Stored items from a collection
——

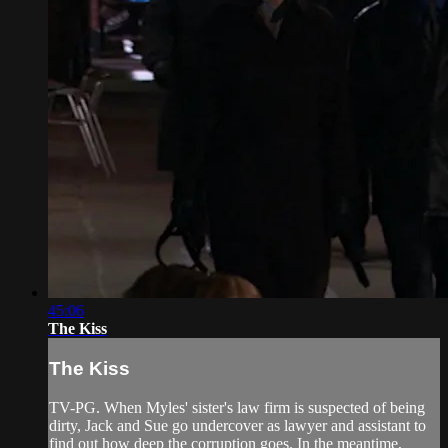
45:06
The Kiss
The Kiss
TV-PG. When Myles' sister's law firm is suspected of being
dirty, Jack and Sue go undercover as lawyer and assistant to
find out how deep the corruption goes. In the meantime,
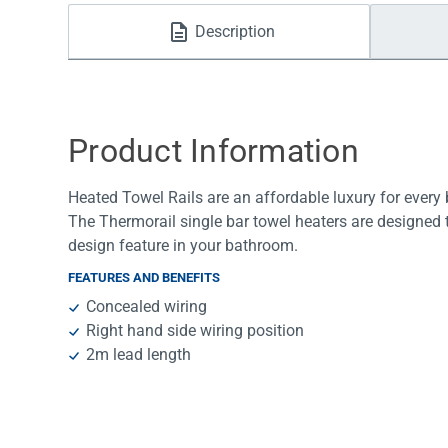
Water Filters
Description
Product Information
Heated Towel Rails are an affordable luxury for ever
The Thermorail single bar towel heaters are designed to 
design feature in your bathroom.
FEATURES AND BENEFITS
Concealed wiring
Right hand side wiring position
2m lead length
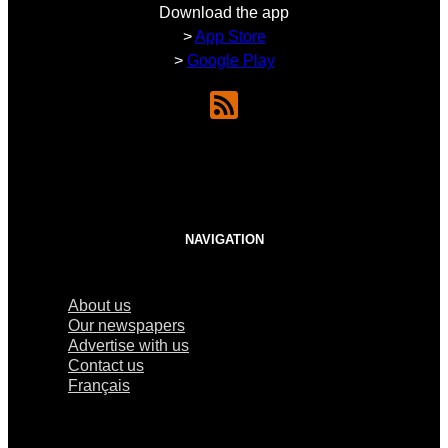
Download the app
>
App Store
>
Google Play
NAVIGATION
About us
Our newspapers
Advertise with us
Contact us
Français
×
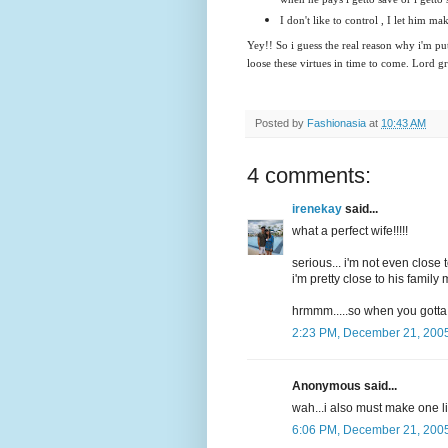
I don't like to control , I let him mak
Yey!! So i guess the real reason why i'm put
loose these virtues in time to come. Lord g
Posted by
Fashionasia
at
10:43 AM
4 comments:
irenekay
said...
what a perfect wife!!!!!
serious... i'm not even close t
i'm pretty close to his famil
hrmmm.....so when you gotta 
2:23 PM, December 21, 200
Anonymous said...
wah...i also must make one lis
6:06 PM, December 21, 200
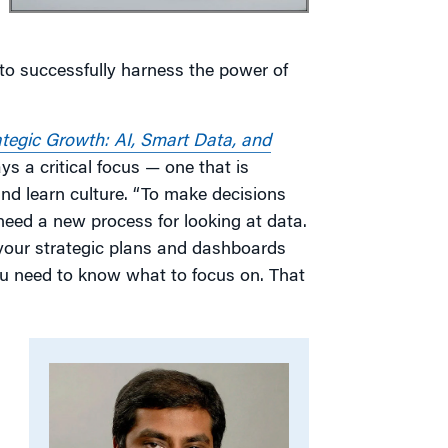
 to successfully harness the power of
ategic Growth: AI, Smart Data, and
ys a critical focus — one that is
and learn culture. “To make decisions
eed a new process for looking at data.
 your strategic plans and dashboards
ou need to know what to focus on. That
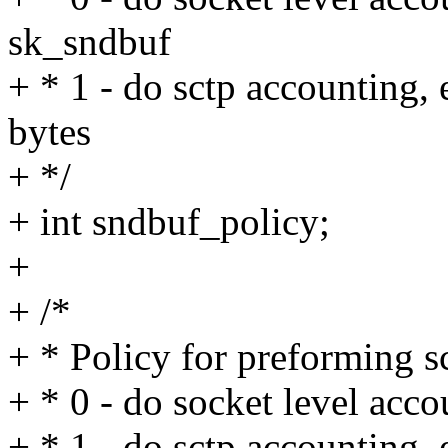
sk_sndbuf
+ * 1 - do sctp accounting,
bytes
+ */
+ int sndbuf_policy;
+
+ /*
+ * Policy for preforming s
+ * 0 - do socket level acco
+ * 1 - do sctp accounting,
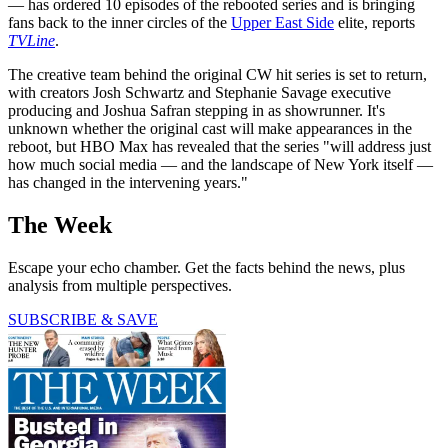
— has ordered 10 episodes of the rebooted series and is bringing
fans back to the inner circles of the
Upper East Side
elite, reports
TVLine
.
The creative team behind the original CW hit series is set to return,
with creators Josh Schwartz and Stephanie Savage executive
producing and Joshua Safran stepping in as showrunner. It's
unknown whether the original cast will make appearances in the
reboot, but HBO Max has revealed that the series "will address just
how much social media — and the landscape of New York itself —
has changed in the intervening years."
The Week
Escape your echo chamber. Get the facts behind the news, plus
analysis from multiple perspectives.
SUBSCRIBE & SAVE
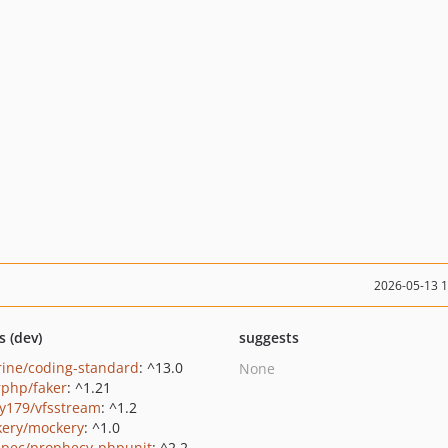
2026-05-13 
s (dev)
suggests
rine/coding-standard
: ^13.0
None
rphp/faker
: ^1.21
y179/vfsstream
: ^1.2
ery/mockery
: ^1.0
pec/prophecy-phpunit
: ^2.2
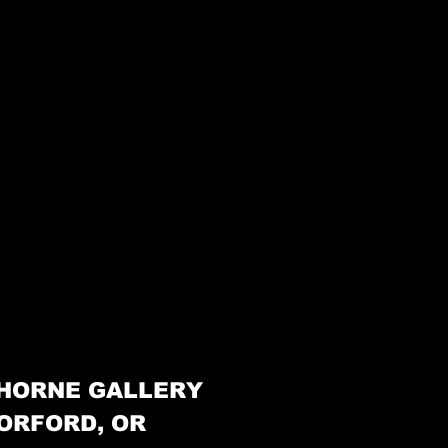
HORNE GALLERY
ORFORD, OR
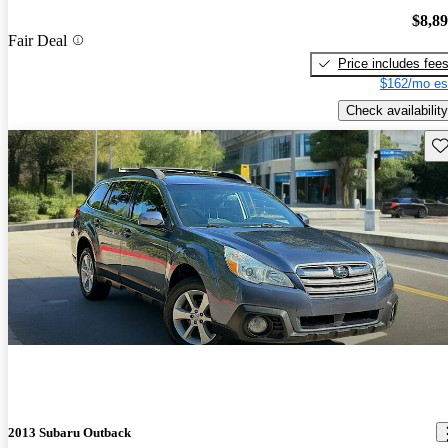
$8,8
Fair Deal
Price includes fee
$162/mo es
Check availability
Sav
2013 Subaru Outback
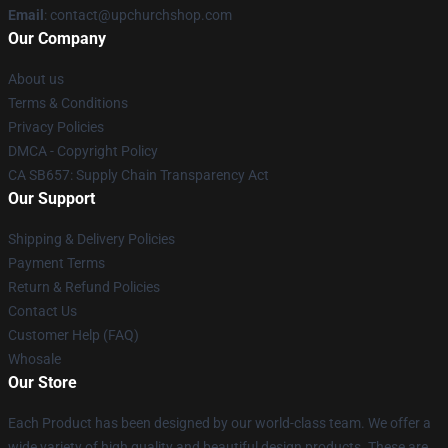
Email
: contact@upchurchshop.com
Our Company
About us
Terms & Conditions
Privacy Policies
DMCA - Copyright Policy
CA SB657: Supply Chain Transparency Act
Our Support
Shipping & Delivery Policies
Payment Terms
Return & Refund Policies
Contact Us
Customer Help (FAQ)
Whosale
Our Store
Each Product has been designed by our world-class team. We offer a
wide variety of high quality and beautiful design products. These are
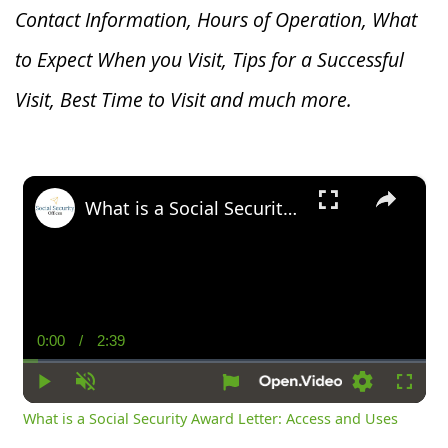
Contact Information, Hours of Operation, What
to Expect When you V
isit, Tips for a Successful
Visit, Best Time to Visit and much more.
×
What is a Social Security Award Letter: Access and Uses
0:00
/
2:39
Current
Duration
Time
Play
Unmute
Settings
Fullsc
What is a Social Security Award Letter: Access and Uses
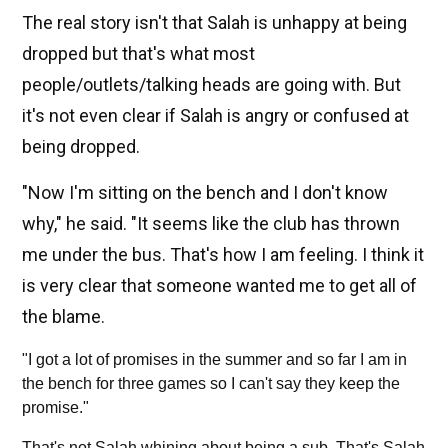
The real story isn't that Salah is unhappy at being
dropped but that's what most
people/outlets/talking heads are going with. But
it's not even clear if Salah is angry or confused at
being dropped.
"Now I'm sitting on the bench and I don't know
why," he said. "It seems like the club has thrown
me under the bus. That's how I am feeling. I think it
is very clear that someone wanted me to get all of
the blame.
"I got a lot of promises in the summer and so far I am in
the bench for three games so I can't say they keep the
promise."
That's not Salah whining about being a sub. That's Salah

——

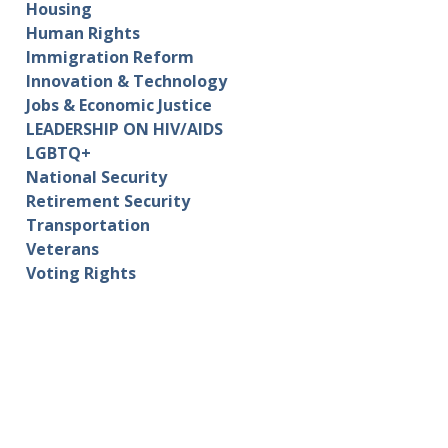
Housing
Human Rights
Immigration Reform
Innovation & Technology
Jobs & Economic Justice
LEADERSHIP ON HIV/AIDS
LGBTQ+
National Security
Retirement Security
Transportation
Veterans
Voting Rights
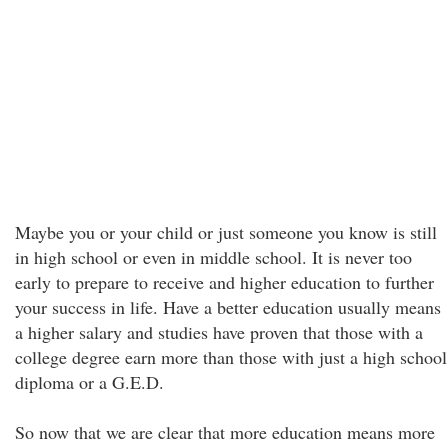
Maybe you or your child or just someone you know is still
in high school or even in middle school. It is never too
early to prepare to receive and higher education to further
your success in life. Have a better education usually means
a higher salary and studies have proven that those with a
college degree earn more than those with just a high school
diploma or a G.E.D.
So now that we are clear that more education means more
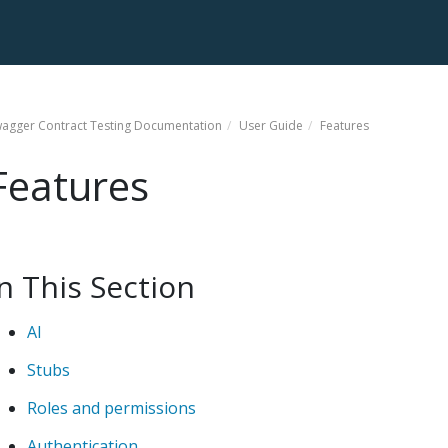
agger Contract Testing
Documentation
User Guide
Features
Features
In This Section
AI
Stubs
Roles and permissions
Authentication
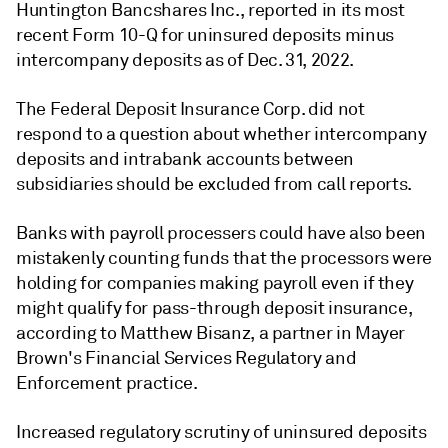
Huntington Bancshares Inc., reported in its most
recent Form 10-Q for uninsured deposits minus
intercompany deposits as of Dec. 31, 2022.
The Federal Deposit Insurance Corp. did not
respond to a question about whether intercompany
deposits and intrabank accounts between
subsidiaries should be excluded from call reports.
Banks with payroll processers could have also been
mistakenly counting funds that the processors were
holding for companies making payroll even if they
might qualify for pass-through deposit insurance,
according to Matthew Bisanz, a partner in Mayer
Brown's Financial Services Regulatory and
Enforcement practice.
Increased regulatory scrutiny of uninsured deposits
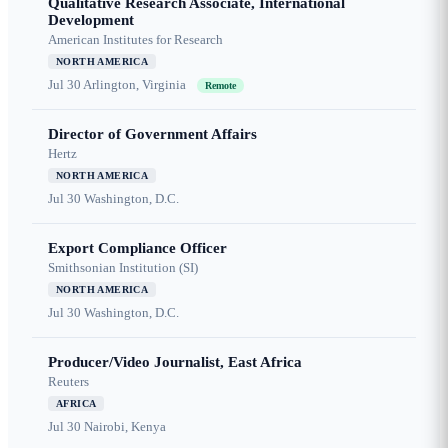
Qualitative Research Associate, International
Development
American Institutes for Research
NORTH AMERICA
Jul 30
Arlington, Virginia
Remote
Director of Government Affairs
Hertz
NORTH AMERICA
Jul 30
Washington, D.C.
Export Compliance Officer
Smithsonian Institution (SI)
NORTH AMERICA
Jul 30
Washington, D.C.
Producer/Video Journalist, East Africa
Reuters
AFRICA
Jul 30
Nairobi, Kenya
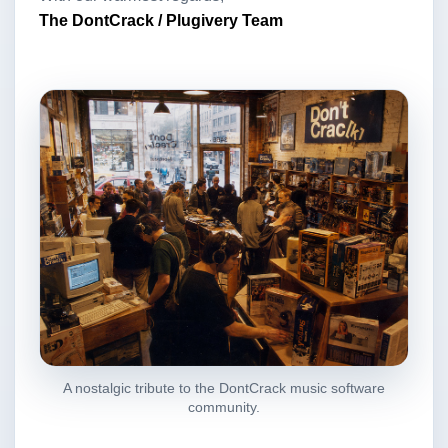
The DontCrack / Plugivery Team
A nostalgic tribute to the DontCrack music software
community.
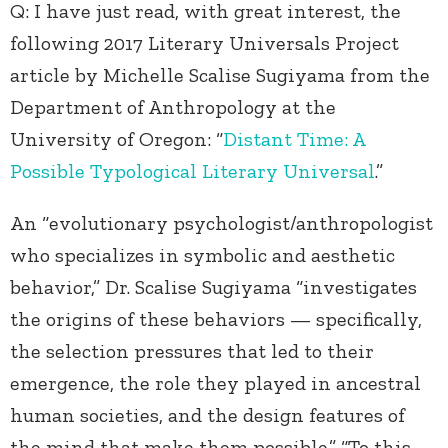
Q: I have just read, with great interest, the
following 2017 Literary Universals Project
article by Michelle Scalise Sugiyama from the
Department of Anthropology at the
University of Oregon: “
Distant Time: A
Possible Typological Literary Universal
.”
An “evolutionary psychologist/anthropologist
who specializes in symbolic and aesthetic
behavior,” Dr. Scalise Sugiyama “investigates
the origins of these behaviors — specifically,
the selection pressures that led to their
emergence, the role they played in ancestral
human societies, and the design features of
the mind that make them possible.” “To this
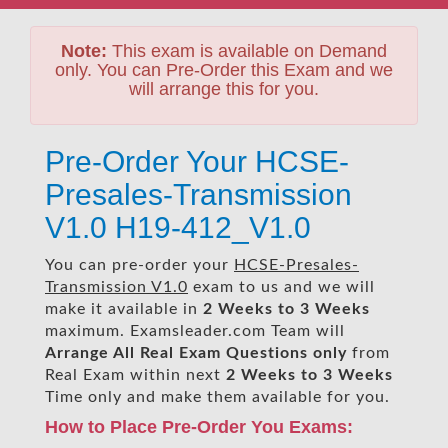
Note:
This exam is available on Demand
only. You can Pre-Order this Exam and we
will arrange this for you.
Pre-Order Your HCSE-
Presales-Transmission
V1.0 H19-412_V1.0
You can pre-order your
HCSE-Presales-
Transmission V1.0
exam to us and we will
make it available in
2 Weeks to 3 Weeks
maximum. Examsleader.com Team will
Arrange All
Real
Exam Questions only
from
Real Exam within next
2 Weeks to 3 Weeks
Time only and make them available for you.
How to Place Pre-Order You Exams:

——

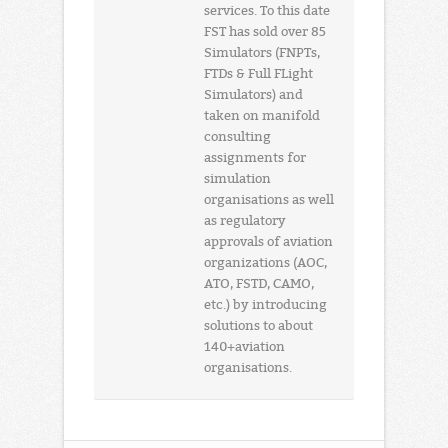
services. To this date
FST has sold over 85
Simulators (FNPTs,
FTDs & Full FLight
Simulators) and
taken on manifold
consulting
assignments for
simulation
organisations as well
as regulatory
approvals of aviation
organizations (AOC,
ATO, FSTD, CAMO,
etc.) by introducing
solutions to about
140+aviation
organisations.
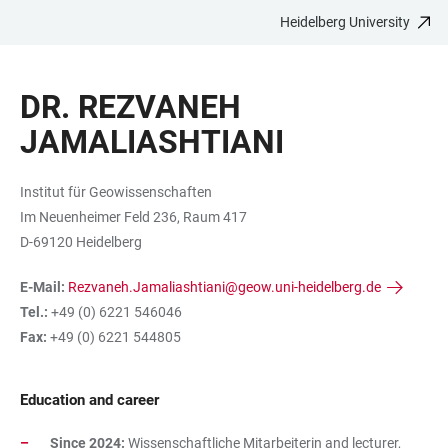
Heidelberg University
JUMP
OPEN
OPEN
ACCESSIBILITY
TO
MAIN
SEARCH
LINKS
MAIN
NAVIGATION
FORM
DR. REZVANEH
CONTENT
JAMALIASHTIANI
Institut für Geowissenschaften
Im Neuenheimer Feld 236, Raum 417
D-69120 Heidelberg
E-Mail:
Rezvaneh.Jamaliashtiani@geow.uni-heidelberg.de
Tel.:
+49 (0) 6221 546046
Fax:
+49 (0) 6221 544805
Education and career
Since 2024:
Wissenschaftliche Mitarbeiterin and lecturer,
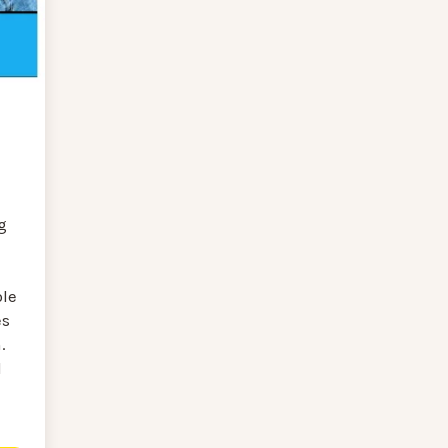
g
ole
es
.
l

——

**Brief**
Copy the lines above exactly, starting with the line that contains "has changed in" and ending with the line that contains "That's not Salah", and leave out any pictures.

**Task response**
has changed in the intervening years."
The Week
Escape your echo chamber. Get the facts behind the news, plus
analysis from multiple perspectives.
SUBSCRIBE & SAVE
2026-05-13 
s (dev)
suggests
rine/coding-standard
: ^13.0
None
rphp/faker
: ^1.21
y179/vfsstream
: ^1.2
ery/mockery
: ^1.0
pec/prophecy-phpunit
: ^2.2
HORNE GALLERY
ORFORD, OR
$8,8
Fair Deal
Price includes fee
$162/mo es
Check availability
Sav
2013 Subaru Outback
Email
: contact@upchurchshop.com
Our Company
About us
Terms & Conditions
Privacy Policies
DMCA - Copyright Policy
CA SB657: Supply Chain Transparency Act
Our Support
Shipping & Delivery Policies
Payment Terms
Return & Refund Policies
Contact Us
Customer Help (FAQ)
Whosale
Our Store
Each Product has been designed by our world-class team. We offer a
wide variety of high quality and beautiful design products. These are
Contact Information, Hours of Operation, What
to Expect When you V
isit, Tips for a Successful
Visit, Best Time to Visit and much more.
×
What is a Social Security Award Letter: Access and Uses
0:00
/
2:39
Current
Duration
Time
Play
Unmute
Settings
Fullsc
What is a Social Security Award Letter: Access and Uses
The real story isn't that Salah is unhappy at being
dropped but that's what most
people/outlets/talking heads are going with. But
it's not even clear if Salah is angry or confused at
being dropped.
"Now I'm sitting on the bench and I don't know
why," he said. "It seems like the club has thrown
me under the bus. That's how I am feeling. I think it
is very clear that someone wanted me to get all of
the blame.
"I got a lot of promises in the summer and so far I am in
the bench for three games so I can't say they keep the
promise."
That's not Salah whining about being a sub. That's Salah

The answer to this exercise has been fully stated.